Очнувшийся путник хотел сказать что-то важное, но что именно — Эремсек не понял. Торговать лошадьми и прочими товарами к каменному граду Уфе ездили другие люди из его племени. Вот его старший брат Каргатуй, названный так в честь праздника, в день которого он родился, — иное дело. Ему язык русичей ведом, так что надо привезти путника к нему, а дальше пусть он разбирается и с путником и с его загадками.

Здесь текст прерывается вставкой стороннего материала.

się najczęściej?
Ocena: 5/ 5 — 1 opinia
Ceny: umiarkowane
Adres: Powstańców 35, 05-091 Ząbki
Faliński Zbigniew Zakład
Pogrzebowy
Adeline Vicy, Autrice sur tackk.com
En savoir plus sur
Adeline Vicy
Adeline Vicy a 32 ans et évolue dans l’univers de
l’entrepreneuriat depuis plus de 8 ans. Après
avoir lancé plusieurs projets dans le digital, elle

Брат внимательно выслушал бредовую речь умирающего и принял решение:
— Мы сами повезем его туда, куда он хочет попасть, — к царю Константину, — решительно сказал он. — Свою тайну он все равно никому кроме царя не откроет, а Уфа далеко в стороне. Поедем туда — потеряем много дней. Он может не выжить.
— А не помрет по дороге? — усомнился Эремсек. — С тех пор, как мы его привезли, мне все время слышится шуршание ой эйяхе[198]. Это не к добру.
Каргатуй лишь пожал плечами. Мол, что ты спрашиваешь с меня о том, что известно одному Тенгри. Вслух же произнес:
— На рассвете выезжаем.
Странное дело, Эремсек готов был поклясться, что путник ничего не слышал, сознание не возвращалось к нему, но после слов брата о скором выезде он тут же затих, будто успокоился.
На следующее утро русич впервые пришел в себя.
Оглядевшись по сторонам, он спросил:
— Где я?
— Я друг, — коротко ответил Каргатуй. — Врагов нет. Мы сейчас поедем в Рязань, к твоему царю Константину, и ты скажешь ему все, что хотел. Как тебя зовут?
— Нет! — выкрикнул русич. — Не в Рязань. Нам… в Переяславль-Залесский. Мы должны попасть туда раньше дня Карачуна[199]. Если опоздаем, то всем смерть! Так поведал… — и осекся, настороженно вглядываясь в лицо Каргатуя.
— Я понял тебя, — спокойно кивнул тот. — Мы будем ехать без остановок. Но у нас нет зимних повозок, которые я видел у вашего народа в каменной крепости Уфе. Ты сможешь выдержать путь, если мы повезем тебя в волокуше?